Your team will devour and digest every morsel of information relating to compensation, making it highly visible and a critical tool in driving human behavior and fusing your organization together. Leaders must consider all the valuable tools available on the compensation landscape. The metrics you measure and the behaviors you reward in setting bonus targets, the amount of compensation “at risk” compared to the amount “guaranteed” in one’s salary, how to structure a sales incentive plan, how often to pay bonuses, and how deeply to extend incentive compensation into a work force—these are but a few of the issues good leaders constantly mull over. Fortunately, much has been written on these topics, and I will leave the tactics of relating compensation to organizational behavior and reward systems to others.
The challenge to the Fusion Leader, as always, lies in the struggle between your selfish interests and what is best for the organization. The moment your team concludes that it’s all about you is the moment you fail to earn the following of those in your charge. It’s all about the Mission and (fortunately) delivering on the Mission opens the door for personal rewards, shared by all.

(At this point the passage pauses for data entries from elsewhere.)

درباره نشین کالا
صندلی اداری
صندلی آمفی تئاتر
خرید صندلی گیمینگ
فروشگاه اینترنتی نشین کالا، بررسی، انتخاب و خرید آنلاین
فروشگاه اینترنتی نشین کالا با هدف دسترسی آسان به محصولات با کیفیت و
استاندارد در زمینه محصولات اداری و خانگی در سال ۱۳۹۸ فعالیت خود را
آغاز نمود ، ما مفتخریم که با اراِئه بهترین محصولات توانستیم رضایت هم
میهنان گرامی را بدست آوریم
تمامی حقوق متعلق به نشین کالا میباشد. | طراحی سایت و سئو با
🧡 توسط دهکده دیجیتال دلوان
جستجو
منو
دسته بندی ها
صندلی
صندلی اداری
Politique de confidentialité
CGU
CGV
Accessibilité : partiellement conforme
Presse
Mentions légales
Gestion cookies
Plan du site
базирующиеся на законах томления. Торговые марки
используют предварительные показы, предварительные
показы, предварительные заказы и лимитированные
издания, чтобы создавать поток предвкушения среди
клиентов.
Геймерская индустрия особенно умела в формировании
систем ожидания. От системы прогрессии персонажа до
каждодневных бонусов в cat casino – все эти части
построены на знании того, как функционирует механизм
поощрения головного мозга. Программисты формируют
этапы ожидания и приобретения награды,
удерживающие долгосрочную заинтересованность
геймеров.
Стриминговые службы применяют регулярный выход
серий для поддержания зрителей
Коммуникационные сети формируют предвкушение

I’d like to end this series of compensation posts with a point of emphasis and some advice. First, it’s important for leaders to understand that setting compensation is one of the most tangible decisions you make in terms of the kind of environment you’re creating. I would advise you to ask yourself and the people around you what compensation approach to take. You need to find the right middle place. You want to be confident that you’re not making the mistake of slipping into the power leadership structure, where it’s all about you. That’s something you want to avoid at all costs—that is, if you agree with and want to subscribe to the Fusion Leadership model.

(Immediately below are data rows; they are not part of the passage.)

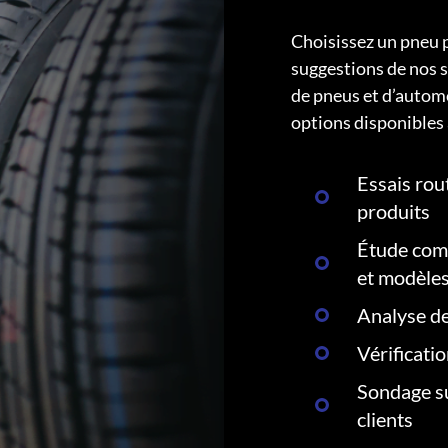
Choisissez un pneu 
suggestions de nos s
de pneus et d’autom
options disponibles 
Essais rout
produits
Étude comp
et modèle
Analyse de
Vérificati
Sondage su
clients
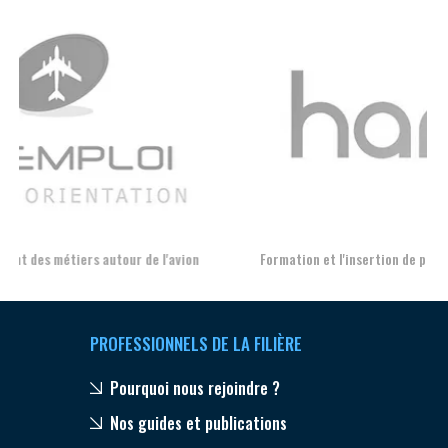
Aer
Formation et l'insertion de personnes en situation de handicap
PROFESSIONNELS DE LA FILIÈRE
Pourquoi nous rejoindre ?
Nos guides et publications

Second, it’s okay to take care of yourself and to reap the rewards of your hard work and the wealth that’s created by a successful company. There’s nothing wrong with that, so find a compensation arrangement that’s right for you and ensures that you stay on the right side of the line, allowing Fusion Leadership to flourish.
And it will be different from company to company.
Remember the ultimate prize is the success of your organization, as that will launch your personal success. For those who want to ‘do the numbers,’ consider this guidance when pondering how much should you pay yourself (as the leader) and how much should you pay others? Identify the amount of total compensation that (assuming everyone on your team knows the numbers) just begins to communicate that you are more interested in your personal wealth than you are in your organization’s purpose. Once you calculate that amount, award yourself a compensation package that adds up to one dollar less than that amount. With this tool, you can begin to answer the question “how much should I pay myself, AND how much should I pay others?”
The way Braksick and I did it isn’t necessarily the way everybody should do it. You need to land on the place where you can look your colleagues in the eye and explain in a very confident and self-assured way why you’re setting the compensation the way you are. Your clarity on how much to pay yourself and how much to pay others cements the cornerstone in building a culture of mutual respect and ‘fusing’ teams together around a shared purpose.